# DATASET CONTENT
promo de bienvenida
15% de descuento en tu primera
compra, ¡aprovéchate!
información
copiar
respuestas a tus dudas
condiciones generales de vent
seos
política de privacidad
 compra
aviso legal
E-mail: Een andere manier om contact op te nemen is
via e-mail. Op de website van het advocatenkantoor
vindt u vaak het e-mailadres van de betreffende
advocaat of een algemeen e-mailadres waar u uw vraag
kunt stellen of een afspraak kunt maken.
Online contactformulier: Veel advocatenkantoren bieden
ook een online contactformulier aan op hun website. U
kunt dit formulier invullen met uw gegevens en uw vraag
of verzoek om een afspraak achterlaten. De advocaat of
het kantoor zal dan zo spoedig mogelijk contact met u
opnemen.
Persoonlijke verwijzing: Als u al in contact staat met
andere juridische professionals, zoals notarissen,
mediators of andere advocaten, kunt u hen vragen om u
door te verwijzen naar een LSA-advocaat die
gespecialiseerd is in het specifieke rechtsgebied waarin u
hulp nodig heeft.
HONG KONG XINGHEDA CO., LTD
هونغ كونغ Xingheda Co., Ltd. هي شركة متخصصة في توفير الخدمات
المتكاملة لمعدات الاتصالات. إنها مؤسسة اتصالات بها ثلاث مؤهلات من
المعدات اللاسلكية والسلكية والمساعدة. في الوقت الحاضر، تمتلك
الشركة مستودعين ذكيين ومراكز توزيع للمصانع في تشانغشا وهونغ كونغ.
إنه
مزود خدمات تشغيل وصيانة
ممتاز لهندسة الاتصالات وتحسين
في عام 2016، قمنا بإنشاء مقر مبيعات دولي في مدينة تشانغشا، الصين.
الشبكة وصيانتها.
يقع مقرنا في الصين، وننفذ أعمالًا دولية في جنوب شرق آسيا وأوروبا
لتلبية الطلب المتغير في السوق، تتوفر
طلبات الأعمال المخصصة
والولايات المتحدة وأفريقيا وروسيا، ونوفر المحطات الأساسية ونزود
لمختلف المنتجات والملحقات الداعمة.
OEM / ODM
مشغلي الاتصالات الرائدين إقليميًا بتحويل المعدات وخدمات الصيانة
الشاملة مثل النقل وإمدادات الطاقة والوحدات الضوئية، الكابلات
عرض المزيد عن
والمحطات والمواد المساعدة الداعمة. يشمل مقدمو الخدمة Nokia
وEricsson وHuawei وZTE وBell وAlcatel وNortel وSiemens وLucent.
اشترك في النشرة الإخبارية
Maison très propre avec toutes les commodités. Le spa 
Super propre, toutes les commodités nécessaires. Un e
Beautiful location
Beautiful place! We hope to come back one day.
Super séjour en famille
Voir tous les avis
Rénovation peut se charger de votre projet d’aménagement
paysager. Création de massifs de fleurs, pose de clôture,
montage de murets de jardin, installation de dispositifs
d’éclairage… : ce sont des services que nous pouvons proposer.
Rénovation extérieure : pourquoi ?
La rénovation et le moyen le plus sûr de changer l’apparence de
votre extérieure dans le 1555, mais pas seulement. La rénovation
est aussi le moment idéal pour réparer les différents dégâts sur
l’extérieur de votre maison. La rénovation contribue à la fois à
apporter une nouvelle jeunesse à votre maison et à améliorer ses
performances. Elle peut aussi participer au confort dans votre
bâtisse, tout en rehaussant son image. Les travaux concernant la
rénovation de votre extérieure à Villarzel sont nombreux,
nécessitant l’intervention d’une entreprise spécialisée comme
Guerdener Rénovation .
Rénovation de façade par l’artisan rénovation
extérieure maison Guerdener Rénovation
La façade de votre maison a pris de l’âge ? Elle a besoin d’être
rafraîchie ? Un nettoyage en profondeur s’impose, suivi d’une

# WORK REQUEST
Return each line of the data where the word "aussi" appears.

# SOLUTION TO THE EXERCISE
est aussi le moment idéal pour réparer les différents dégâts sur
performances. Elle peut aussi participer au confort dans votre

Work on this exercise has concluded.